22.  Sybil Attacks.  In order to attack a P2P system, one common trick is to somehow amplify your limited number of attacking nodes into a seemingly larger set of machines; this gives you a numerical edge over the nodes you are trying to compromise.  We'll discuss the broader implications of these kinds of attacks.  (pptx. pdf).

23.  Failure Detection.  Detecting failures is surprisingly hard; we'll talk about why this is the case, and will try to understand what (if anything) can be done about it.  (pptx. pdf).

24.  Byzantine Agreement.  After a long period when Byzantine Agreement was of mostly theoretical interest, computers became so fast that the protocols stopped looking impossibly slow.  Since that happened, about a decade ago, much workhas been done on making Byzantine Agreement into a practical tool that cloud platforms could use casually and quite widely.  We'll look at this question with a focus on some of the best available protocols.  (pptx. pdf).

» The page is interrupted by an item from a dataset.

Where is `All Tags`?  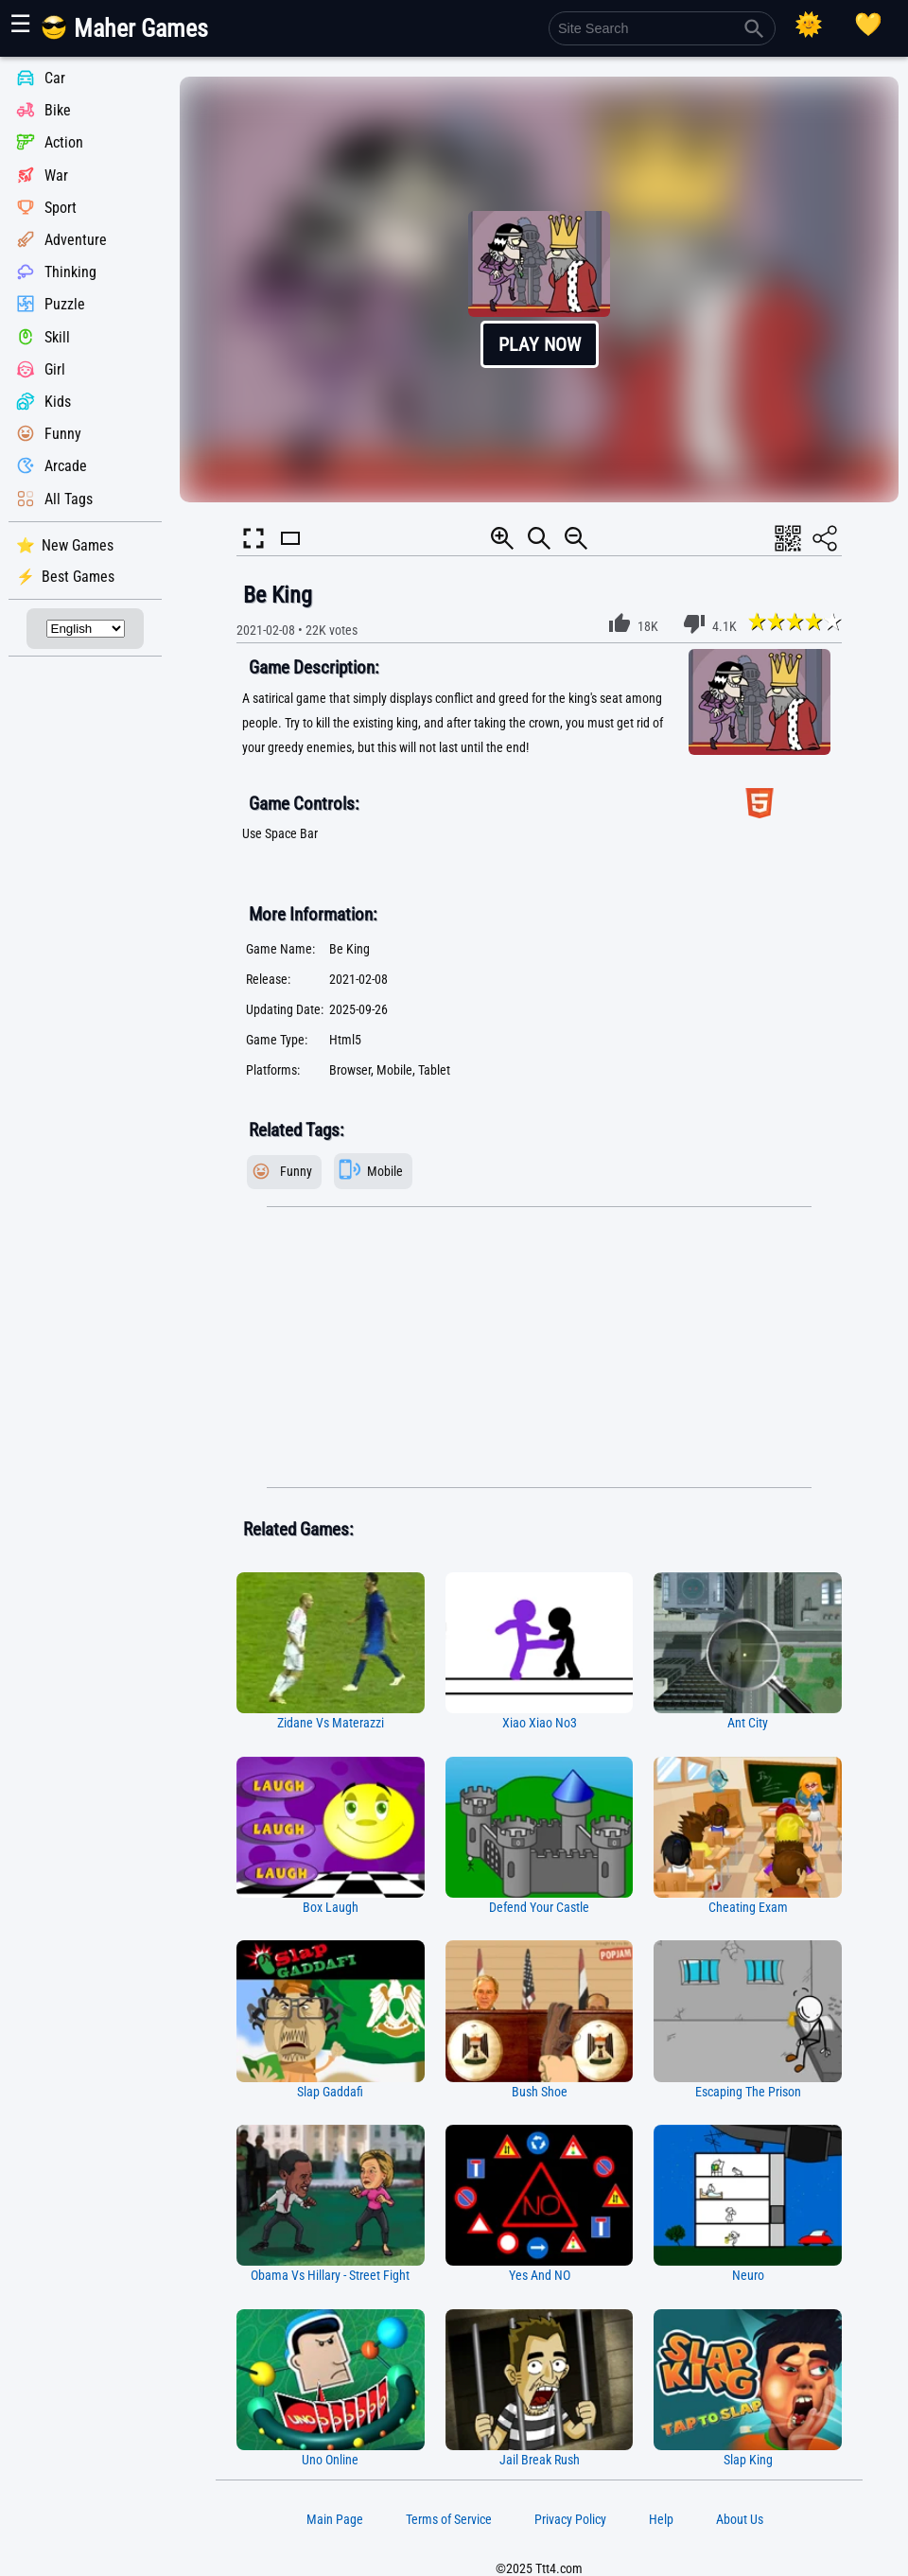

25.  Dr. Multicast: Rx for your Multicast Woes.   The cloud computing community struggles with the pros and cons of allowing applications to exploit IPMC within data centers.  On the positive side, you get that huge 1-n sender side benefit, and don't need a complex overlay construction.  But IPMC is well known to fall apart under stress.  Why do so many applications have so much trouble with IPMC, and what can the "MCMD" do to cure the sickness?  (ppt.  pdf).

26.  Live Objects.   This (our last) lecture will focus on Cornell's Live Distributed Objects technology, which many class members are using in HW3.  In your HW3 project you worked on integrating cloud content with edge content; we'll touch on how this fits with the "big picture".  Our technical focus, however, will be on how live objects manage to achieve scalability.  (ppt.  pdf).